Шрифт:
Интервал:
Закладка:
А впереди еще были бунтарские пирушки на квартире у студента Александра Ивановича Герцена, такие обильные, что наутро дядька Александра Ивановича спрашивал с укоризной:
– В ниверситет-то нынче, должно быть, отложим попечение?..
Впереди были печальные писания Петра Яковлевича Чаадаева, горестный нагоняй своему отечеству, сконцентрированный в трех положениях, как христианство в пяти символах веры: «В нашей крови есть нечто, враждебное всякому истинному прогрессу… Одинокие в мире, мы ничего не дали миру, ничему не научили его… Если бы мы не раскинулись от Берингова пролива до Одера, нас и не заметили бы»; за этот нагоняй Петра Яковлевича, как известно, официально провозгласили сумасшедшим, затем он, кажется, и вправду сошел с ума, однако его символ веры уже исправно подливал масло в огонь будущих потрясений.
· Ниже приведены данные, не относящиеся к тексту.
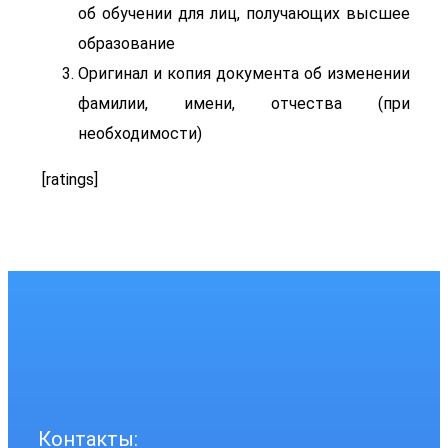
об обучении для лиц, получающих высшее
образование
Оригинал и копия документа об изменении
фамилии, имени, отчества (при
необходимости)
[ratings]
Контакты:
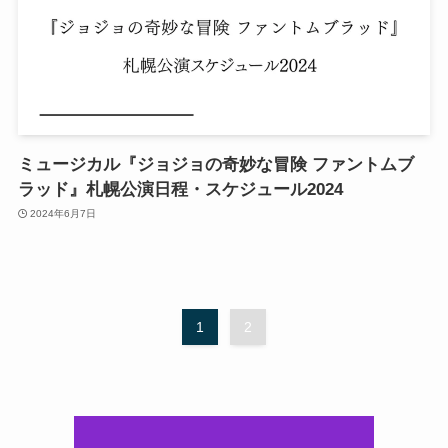
ミュージカル『ジョジョの奇妙な冒険 ファントムブ
ラッド』札幌公演日程・スケジュール2024
2024年6月7日
1
2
Впереди были горячие пятницы титулярного советника Буташевича-Петрашевского, посещаемые молодыми офицерами и литераторами, впоследствии назвавшие себя «апрелистами», так как их взяли в апреле 1849 года, и бессовестная инсценировка расстрела на Семеновском плацу, которую дотошно описал Федор Михайлович Достоевский. Словом, все еще было впереди, все как раз только начиналось, ибо сила властей – ничто по сравнению с силой истории, и не зря император Николай Павлович, умирая от воспаления легких в своем дворце, на антресолях первого этажа, под простой солдатской шинелью, на простой железной койке, из-под которой торчали рваные домашние туфли, сетовал на то, что он всю жизнь делал одно, а выходило совсем другое.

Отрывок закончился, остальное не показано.